Schulte: You write a lot about how more people know what Sean Hannity says on Fox News than they know what’s going on in their own town halls, or with that truancy officer. That’s happening all over the country.
Macy: The Roanoke Times has maybe four reporters. It had over 60 when I came there in 1989. There are some nonprofits that are starting up. Here in Roanoke we have Cardinal News. I’m on the advisory board. They have more reporters than the Roanoke Times. We also have the Roanoke Rambler, which gives a deep dive into what’s happening in the city. I’ve also started writing a Substack to write about how the federal budget cuts are impacting people locally. But we need more, and we need everybody to support local news. We’ve just got to start to stitch back these institutions that are so frayed.
Schulte: That’s so true. And if we don’t have a local media telling those stories of people and families left behind or overlooked in our own communities, then we can’t understand the turmoil of the current political moment.
Macy: Low-wage people don't have a voice in our press. The Pew Research Center looked at all the articles that came out right after the 2008 recession. Only 2 percent of those articles featured people who were impacted by the recession. Everything was from the point of view of companies and CEOs. That was shocking to me. So it's possible to be in a big city and never have to go home to a place like Urbana, or drive through a place like Martinsville, Virginia, where Factory Man is set and understand that wow, in Martinsville, half of the jobs have gone away.
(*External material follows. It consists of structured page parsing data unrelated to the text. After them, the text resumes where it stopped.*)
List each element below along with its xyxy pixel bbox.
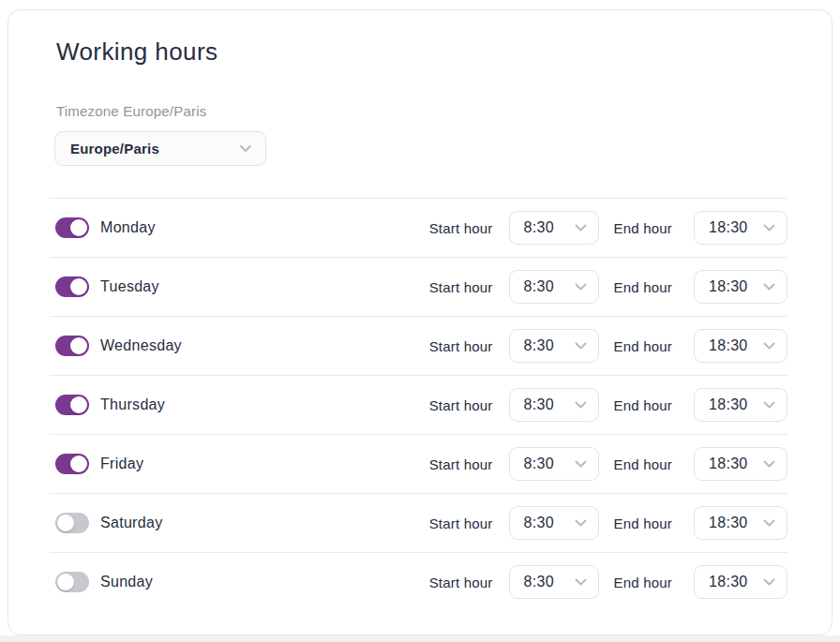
start-hour-value: 8:30 — [524, 219, 554, 236]
day-row: Wednesday Start hour 8:30 End hour 18:30 — [50, 316, 788, 375]
day-row-controls: Start hour 8:30 End hour 18:30 — [429, 565, 788, 599]
chevron-down-icon — [763, 342, 775, 350]
day-toggle[interactable] — [55, 336, 89, 356]
end-hour-value: 18:30 — [709, 574, 748, 590]
end-hour-select[interactable]: 18:30 — [694, 506, 788, 540]
day-label: Friday — [100, 455, 143, 472]
day-row: Thursday Start hour 8:30 End hour 18:30 — [50, 375, 788, 434]
day-row-left: Friday — [50, 454, 143, 474]
day-toggle[interactable] — [55, 454, 89, 474]
day-label: Tuesday — [100, 278, 159, 295]
end-hour-select[interactable]: 18:30 — [694, 447, 788, 481]
day-row-left: Thursday — [50, 395, 165, 415]
day-toggle[interactable] — [55, 395, 89, 415]
end-hour-label: End hour — [614, 220, 672, 236]
end-hour-select[interactable]: 18:30 — [694, 211, 788, 245]
end-hour-label: End hour — [614, 338, 672, 354]
day-row: Friday Start hour 8:30 End hour 18:30 — [50, 434, 788, 493]
start-hour-label: Start hour — [429, 515, 493, 531]
day-label: Sunday — [100, 574, 153, 590]
toggle-knob — [70, 396, 87, 413]
start-hour-select[interactable]: 8:30 — [509, 270, 599, 304]
end-hour-label: End hour — [614, 279, 672, 295]
toggle-knob — [70, 455, 87, 472]
timezone-select-value: Europe/Paris — [70, 141, 159, 157]
working-days-list: Monday Start hour 8:30 End hour 18:30 Tu… — [50, 198, 788, 611]
start-hour-label: Start hour — [429, 338, 493, 354]
start-hour-label: Start hour — [429, 456, 493, 472]
day-row: Monday Start hour 8:30 End hour 18:30 — [50, 198, 788, 257]
end-hour-value: 18:30 — [709, 219, 748, 236]
page-background-strip — [0, 635, 840, 642]
chevron-down-icon — [763, 519, 775, 527]
day-row-controls: Start hour 8:30 End hour 18:30 — [429, 211, 788, 245]
chevron-down-icon — [575, 342, 587, 350]
start-hour-value: 8:30 — [524, 515, 554, 531]
chevron-down-icon — [763, 224, 775, 231]
chevron-down-icon — [763, 283, 775, 291]
start-hour-value: 8:30 — [524, 337, 554, 354]
end-hour-label: End hour — [614, 515, 672, 531]
end-hour-select[interactable]: 18:30 — [694, 329, 788, 363]
chevron-down-icon — [575, 224, 587, 231]
page-title: Working hours — [56, 39, 788, 65]
day-row: Sunday Start hour 8:30 End hour 18:30 — [50, 552, 788, 611]
day-row-left: Wednesday — [50, 336, 182, 356]
end-hour-value: 18:30 — [709, 396, 748, 413]
end-hour-value: 18:30 — [709, 337, 748, 354]
timezone-select[interactable]: Europe/Paris — [54, 131, 266, 166]
day-toggle[interactable] — [55, 276, 89, 297]
toggle-knob — [70, 337, 87, 354]
start-hour-value: 8:30 — [524, 574, 554, 590]
toggle-knob — [57, 574, 74, 590]
start-hour-label: Start hour — [429, 279, 493, 295]
day-row-left: Saturday — [50, 513, 162, 533]
start-hour-select[interactable]: 8:30 — [509, 565, 599, 599]
chevron-down-icon — [239, 144, 252, 153]
timezone-label: Timezone Europe/Paris — [56, 103, 788, 119]
day-row: Saturday Start hour 8:30 End hour 18:30 — [50, 493, 788, 552]
day-row: Tuesday Start hour 8:30 End hour 18:30 — [50, 257, 788, 316]
day-row-controls: Start hour 8:30 End hour 18:30 — [429, 388, 788, 422]
start-hour-label: Start hour — [429, 575, 493, 590]
start-hour-select[interactable]: 8:30 — [509, 211, 599, 245]
end-hour-value: 18:30 — [709, 455, 748, 472]
day-row-controls: Start hour 8:30 End hour 18:30 — [429, 329, 788, 363]
end-hour-select[interactable]: 18:30 — [694, 270, 788, 304]
end-hour-label: End hour — [614, 456, 672, 472]
day-row-left: Monday — [50, 217, 156, 238]
day-row-controls: Start hour 8:30 End hour 18:30 — [429, 270, 788, 304]
start-hour-select[interactable]: 8:30 — [509, 388, 599, 422]
end-hour-value: 18:30 — [709, 278, 748, 295]
day-toggle[interactable] — [55, 217, 89, 238]
chevron-down-icon — [575, 578, 587, 586]
day-label: Thursday — [100, 396, 165, 413]
chevron-down-icon — [575, 401, 587, 409]
end-hour-select[interactable]: 18:30 — [694, 565, 788, 599]
day-row-left: Tuesday — [50, 276, 159, 297]
day-toggle[interactable] — [55, 572, 89, 592]
start-hour-label: Start hour — [429, 397, 493, 413]
day-row-left: Sunday — [50, 572, 153, 592]
start-hour-value: 8:30 — [524, 396, 554, 413]
chevron-down-icon — [763, 578, 775, 586]
day-label: Monday — [100, 219, 156, 236]
working-hours-card: Working hours Timezone Europe/Paris Euro… — [8, 9, 832, 635]
start-hour-select[interactable]: 8:30 — [509, 329, 599, 363]
day-label: Wednesday — [100, 337, 182, 354]
start-hour-value: 8:30 — [524, 455, 554, 472]
end-hour-label: End hour — [614, 575, 672, 590]
chevron-down-icon — [763, 460, 775, 468]
start-hour-select[interactable]: 8:30 — [509, 506, 599, 540]
day-label: Saturday — [100, 515, 162, 531]
chevron-down-icon — [575, 283, 587, 291]
start-hour-select[interactable]: 8:30 — [509, 447, 599, 481]
toggle-knob — [57, 515, 74, 531]
chevron-down-icon — [575, 519, 587, 527]
end-hour-select[interactable]: 18:30 — [694, 388, 788, 422]
day-toggle[interactable] — [55, 513, 89, 533]
start-hour-value: 8:30 — [524, 278, 554, 295]
start-hour-label: Start hour — [429, 220, 493, 236]
end-hour-value: 18:30 — [709, 515, 748, 531]
toggle-knob — [70, 278, 87, 295]
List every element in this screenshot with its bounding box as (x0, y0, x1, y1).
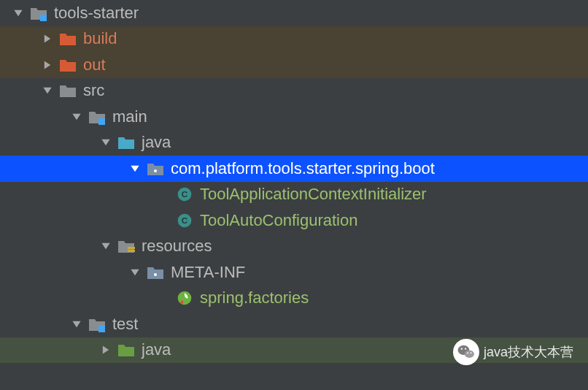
excluded-folder-icon (58, 29, 77, 48)
module-folder-icon (88, 315, 107, 334)
expand-arrow-icon[interactable] (127, 264, 143, 280)
tree-row-class2[interactable]: C ToolAutoConfiguration (0, 207, 588, 234)
module-folder-icon (29, 4, 48, 23)
tree-row-out[interactable]: out (0, 52, 588, 78)
tree-label: META-INF (171, 263, 245, 282)
tree-row-root[interactable]: tools-starter (0, 0, 588, 26)
tree-row-package[interactable]: com.platform.tools.starter.spring.boot (0, 156, 588, 182)
svg-rect-12 (98, 326, 105, 332)
tree-label: ToolApplicationContextInitializer (200, 185, 427, 204)
tree-row-resources[interactable]: resources (0, 234, 588, 260)
tree-label: build (83, 29, 117, 48)
resources-folder-icon (117, 237, 136, 256)
class-icon: C (175, 211, 194, 230)
tree-label: src (83, 81, 104, 100)
package-icon (146, 263, 165, 282)
tree-label: resources (142, 237, 212, 256)
excluded-folder-icon (58, 56, 77, 74)
svg-rect-7 (128, 247, 135, 249)
svg-point-2 (154, 169, 157, 172)
svg-text:C: C (182, 215, 188, 226)
svg-text:C: C (182, 189, 188, 199)
svg-point-16 (465, 348, 466, 349)
tree-label: java (142, 133, 171, 152)
tree-row-metainf[interactable]: META-INF (0, 259, 588, 286)
tree-row-factories[interactable]: spring.factories (0, 286, 588, 312)
svg-point-18 (471, 352, 472, 353)
svg-point-14 (465, 350, 474, 358)
expand-arrow-icon[interactable] (98, 238, 114, 254)
tree-label: main (112, 107, 147, 126)
test-source-folder-icon (117, 340, 136, 359)
collapsed-arrow-icon[interactable] (98, 342, 114, 358)
watermark: java技术大本营 (453, 339, 573, 365)
tree-label: tools-starter (54, 4, 139, 23)
svg-rect-1 (98, 118, 105, 125)
svg-point-9 (154, 273, 157, 276)
tree-row-src[interactable]: src (0, 78, 588, 104)
tree-row-test[interactable]: test (0, 311, 588, 337)
folder-icon (58, 81, 77, 100)
source-folder-icon (117, 133, 136, 152)
spring-file-icon (175, 288, 194, 307)
tree-label: java (142, 340, 171, 359)
expand-arrow-icon[interactable] (69, 109, 85, 125)
expand-arrow-icon[interactable] (127, 161, 143, 177)
svg-rect-8 (128, 250, 135, 252)
tree-row-main[interactable]: main (0, 104, 588, 130)
svg-point-17 (467, 352, 468, 353)
tree-row-class1[interactable]: C ToolApplicationContextInitializer (0, 182, 588, 208)
module-folder-icon (88, 107, 107, 126)
tree-row-java-main[interactable]: java (0, 130, 588, 156)
watermark-text: java技术大本营 (484, 343, 573, 361)
tree-row-build[interactable]: build (0, 26, 588, 53)
package-icon (146, 159, 165, 178)
class-icon: C (175, 185, 194, 204)
collapsed-arrow-icon[interactable] (39, 31, 55, 47)
tree-label: com.platform.tools.starter.spring.boot (171, 159, 435, 178)
expand-arrow-icon[interactable] (10, 5, 26, 21)
expand-arrow-icon[interactable] (98, 134, 114, 150)
tree-label: spring.factories (200, 288, 309, 307)
wechat-icon (453, 339, 479, 365)
tree-label: test (112, 315, 138, 334)
tree-label: ToolAutoConfiguration (200, 211, 357, 230)
svg-point-15 (461, 348, 463, 349)
collapsed-arrow-icon[interactable] (39, 57, 55, 73)
tree-label: out (83, 56, 106, 74)
expand-arrow-icon[interactable] (39, 83, 55, 99)
expand-arrow-icon[interactable] (69, 316, 85, 332)
svg-rect-0 (40, 15, 47, 21)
Not just the furniture factories and the textile mills, but also the places where the former factory workers spent their money—the mom and pop diners. And now people are having to drive their clunker cars to North Carolina for work. That's a direct aftermath of NAFTA and China joining the WTO in 2001 and Clinton policies.
And we did nothing for the people left behind. We had this very watered-down program called TAA, Trade AdjustmentAssistance, that was supposed to re-train these workers for the knowledge economy. Only one third of the workers even took part in it. You had to be in school full-time to get the benefit. Well, how are people going to pay their mortgage? And even those who did go through the program ended up getting service jobs. We designed that program badly. We don’t bring the people and those who are most impacted into the conversation.
We have to understand where we are. I hope this book will help.
Schulte: So give us some hope here, Beth. If the goal is to help all families flourish in the United States, how do we get from here to there?
Macy: We can't just be out there, like the Ohio gun owner in my book stating, “Ammo up for the end times, train daily, eat red meat.” No. We've got to participate in our communities and begin to elect better people who are fighting for really important things, like public education and childcare and a raised minimum wage.
And we have to start really connecting with each other. I took my own advice. After I finished the book, on President's Day, we had a rally [in Roanoke] outside of our congressman's office, who refuses to have a town hall meeting and who has voted against all these things I'm for.
And we've been showing up every Monday at rallies. For some people, this is the first time they’ve ever protested in their lives. Suddenly, we’re building alliances. They start bringing food to deliver to food pantries, and they start organizing, collecting diapers for a diaper bank. I met somebody who talked me into packing Narcan kits with the Harm Reduction Group on Mondays. We have to start building these bonds back. Who would be against giving low-wage moms diapers and formula and wipes?
We've got to get out and register new voters. So I have put my journalist hat aside and am on my way to being an activist now. I’ve got to walk my talk.
We are the solution. People are the solution. Community is always the answer.